Il rumore rovina il sapore? L’esperimento che cambia il modo di mangiare
Degustazione sensoriale in camera semi-anecoica
La sfida presentata da Andrea Filippi, responsabile produzione dell’azienda dolciaria, ha coinvolto giornalisti di diverse testate per una speciale degustazione sensoriale, creando per loro un percorso sensoriale di grande suggestione e di estrema raffinatezza. La prima esperienza si è svolta in una camera - denominata semi-anecoica - dove le pareti sono rivestite da strutture tridimensionali in un materiale fonoassorbente, disposte in un ordine prestabilito, con il preciso compito di annullare ogni tipo di suono, rendendo ovattata tutta la stanza.
La degustazione sensoriale in camera semi-anecoica
Qui si sono aperti e gustati dei prodotti della Pasticceria Filippi, compreso anche l’ultimo degli accostamenti creati, quel cioccolato e lamponi che ha deliziato i consumatori del panettone dello scorso Natale e che troverà un rinnovato significato nella colomba Pasqua 2026. La rarefazione dei suoni ha esaltato in maniera espressiva ogni piccolo gesto, trasformando in rituale anche il semplice gesto di scartare o tagliare il prodotto. La masticazione si è fatta automaticamente lenta, quasi rispettosa dell’ambiente, mentre i sapori si fondevano e si amalgamavano con calma e quasi con voluttà.

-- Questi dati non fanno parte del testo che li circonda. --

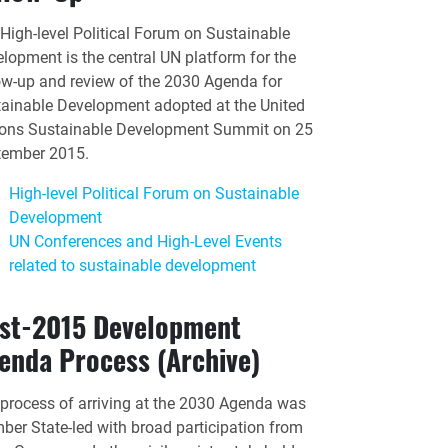
High-level Political Forum on Sustainable
lopment is the central UN platform for the
ow-up and review of the 2030 Agenda for
ainable Development adopted at the United
ons Sustainable Development Summit on 25
tember 2015.
High-level Political Forum on Sustainable
Development
UN Conferences and High-Level Events
related to sustainable development
st-2015 Development
enda Process (Archive)
process of arriving at the 2030 Agenda was
er State-led with broad participation from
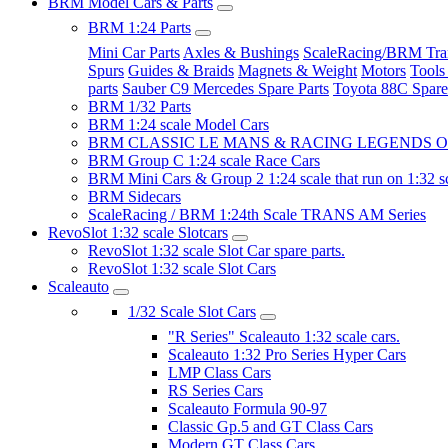
BRM Model Cars & Parts
BRM 1:24 Parts
Mini Car Parts
Axles & Bushings
ScaleRacing/BRM Tran
Spurs
Guides & Braids
Magnets & Weight
Motors
Tools
parts
Sauber C9 Mercedes Spare Parts
Toyota 88C Spare
BRM 1/32 Parts
BRM 1:24 scale Model Cars
BRM CLASSIC LE MANS & RACING LEGENDS OF
BRM Group C 1:24 scale Race Cars
BRM Mini Cars & Group 2 1:24 scale that run on 1:32 s
BRM Sidecars
ScaleRacing / BRM 1:24th Scale TRANS AM Series
RevoSlot 1:32 scale Slotcars
RevoSlot 1:32 scale Slot Car spare parts.
RevoSlot 1:32 scale Slot Cars
Scaleauto
1/32 Scale Slot Cars
"R Series" Scaleauto 1:32 scale cars.
Scaleauto 1:32 Pro Series Hyper Cars
LMP Class Cars
RS Series Cars
Scaleauto Formula 90-97
Classic Gp.5 and GT Class Cars
Modern GT Class Cars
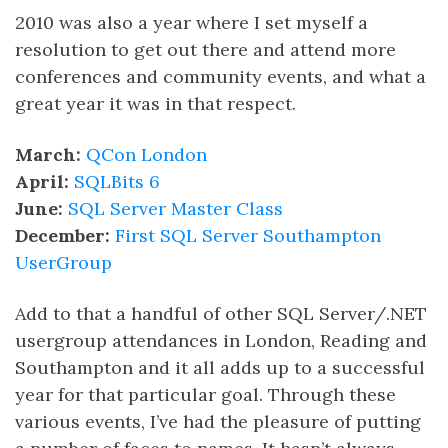
2010 was also a year where I set myself a
resolution to get out there and attend more
conferences and community events, and what a
great year it was in that respect.
March:
QCon London
April:
SQLBits 6
June:
SQL Server Master Class
December:
First SQL Server Southampton
UserGroup
Add to that a handful of other SQL Server/.NET
usergroup attendances in London, Reading and
Southampton and it all adds up to a successful
year for that particular goal. Through these
various events, I’ve had the pleasure of putting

Camera riverberante: quando il rumore cambia la percezione del gusto
Il passaggio successivo è stato quello di introdurre le persone in un altro tipo di stanza: la camera riverberante, dove sul soffitto sono appesi speciali superfici piane, articolate e disposte in modo studiato, affinchè ogni piccolo rumore sia ingigantito e diffuso. Anche qui si sono degustati gli stessi prodotti, proprio per verificare se l’assenza o la presenza di suoni, che nel secondo caso creavano un sottofondo simile al brusìo riscontrato nelle stazioni o nei ristoranti affollati.
La degustazione in Camera riverberante
Il tutto ha comunque influenzato l’assaggio, poiché la parte uditiva ha preso la predominanza su quella gustativa. La percezione è stata di essere messi sotto pressione, pertanto si è come presentata la necessità di mangiare in fretta. I sapori sono stati meno apprezzati e meno meditati, pur riconoscendo la qualità e la indovinata armonia degli ingredienti.

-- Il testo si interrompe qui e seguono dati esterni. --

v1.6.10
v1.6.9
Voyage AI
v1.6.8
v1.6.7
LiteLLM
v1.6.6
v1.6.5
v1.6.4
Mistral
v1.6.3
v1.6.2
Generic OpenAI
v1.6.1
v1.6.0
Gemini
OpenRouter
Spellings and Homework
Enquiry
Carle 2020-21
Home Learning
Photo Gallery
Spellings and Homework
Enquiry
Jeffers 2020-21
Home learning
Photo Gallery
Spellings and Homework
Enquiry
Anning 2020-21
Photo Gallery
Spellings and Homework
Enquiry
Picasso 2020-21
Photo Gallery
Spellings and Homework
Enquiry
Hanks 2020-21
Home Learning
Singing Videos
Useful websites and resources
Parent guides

Esperienza multisensoriale: il ruolo dell’ambiente nella degustazione
L’esperimento si può dire riuscito perché l’attenzione si è focalizzata in modo più deciso non solo su cosa si mangia ma come, riconoscendo l’importanza dell’atmosfera nella quale viene immersa una degustazione o un semplice assaggio. E questo sottolinea ancora una volta quanto siano importanti non solo gli ingredienti, ma come essi vengano proposti per dare un giusto valore ad ogni prodotto. L’arte della cucina diventa anche arte di comunicazione, nel momento in cui lo stesso cibo svolge una importante azione di tramite fra il produttore e il consumatore.